Hyundai has announced pricing on the 2011 Equus flagship sedan, which I’m heading to Miami to drive later this week. The base model Equus (which is a contradiction in terms) starts at $58,000, while the even higher level of trim Equus Ultimate starts at $64,500. You get a lot of content for the price, and Hyundai has done a significant amount of research before taking on the Germans and the Japanese at their own game. As Straightline points out, the Equus is some $7k less expensive than a comparable Lexus LS 460, roughly $10k less than a BMW 740i and nearly $30k less than a Mercedes S550.
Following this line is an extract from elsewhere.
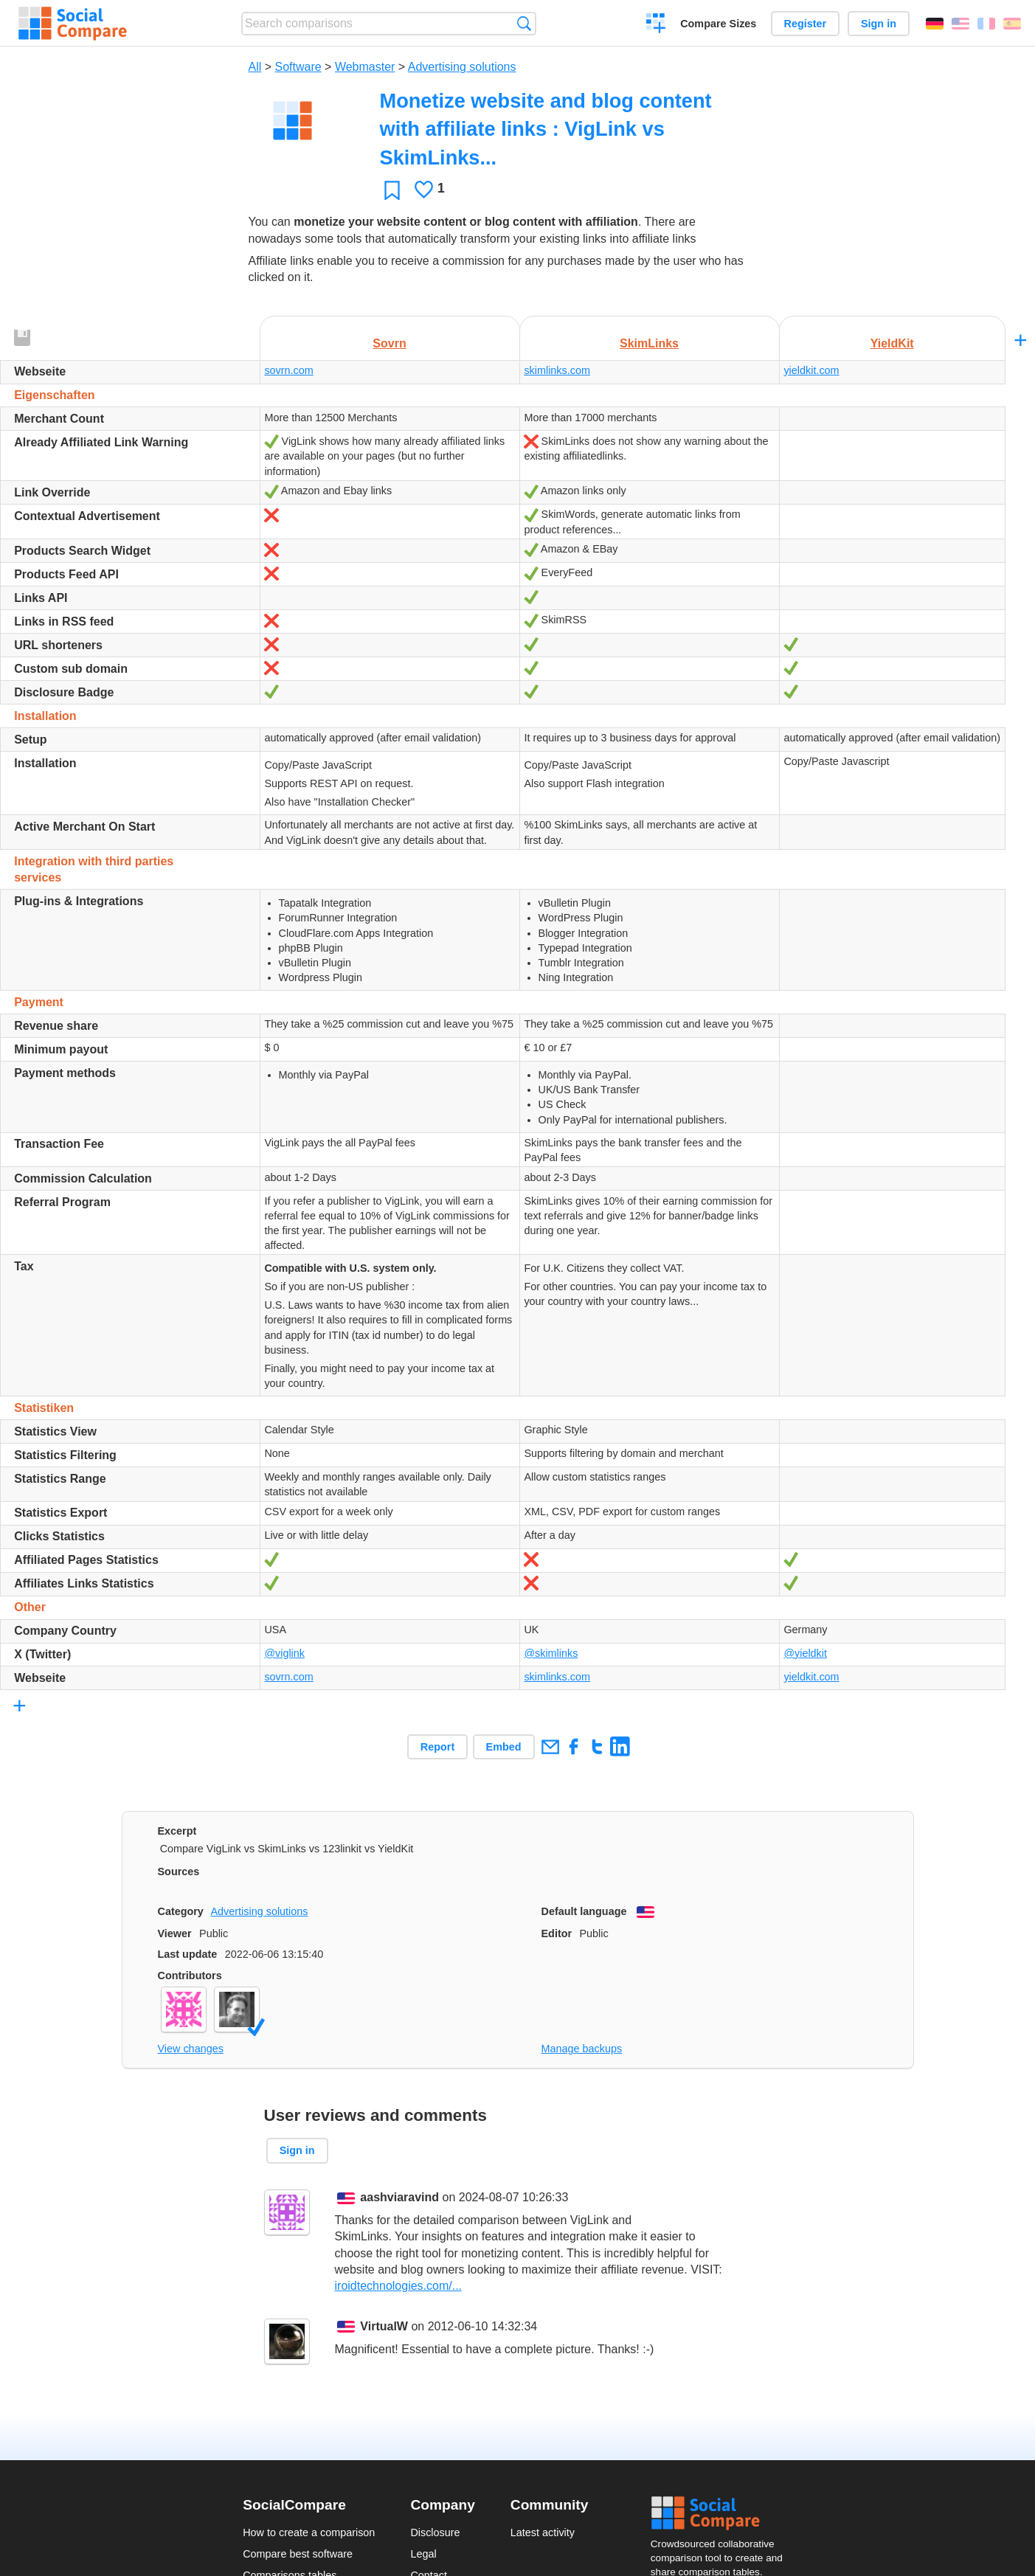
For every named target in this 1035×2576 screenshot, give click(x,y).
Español (1012, 24)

That’s some stiff competition, and Hyundai is keenly aware that they have one shot at a proper Equus launch in the United States. Learning from VW’s mistakes with the Phaeton, Hyundai will offer at-home shopping for the Equus (called “Your Time, Your Place”) and valet service pickup (called “At Your Service”) for Equus buyers. Despite the absence of a premium brand identity, Hyundai is confident that the quality and features of the new Equus will draw in premium luxury buyers.
What do you get for your money? Aside from the expected trappings of a contemporary luxury sedan, the base Equus gives buyers an air suspension, an Alcantara headliner, massaging driver’s seat, leather-wrapped dash, Apple iPad with owners manual, 17 speaker Lexicon 7.1 Discrete sound system, air quality monitoring, windshield de-icer, and acoustic laminated glass. Step up to the Equus Ultimate, and you get reclining and massaging rear seats, cooled rear seats, rear seat entertainment system, rear center console refrigerator (to keep your caviar chilled, no doubt) and rear seat vanity mirrors. In other words, the Equus Ultimate is the model you want if someone else does your driving for you.
I’m looking forward to my time behind the wheel of the Equus, and I promise you an unbiased opinion. Ten years ago, I’d have called Hyundai crazy for launching a car like the Equus; today, they just may be crazy like a fox.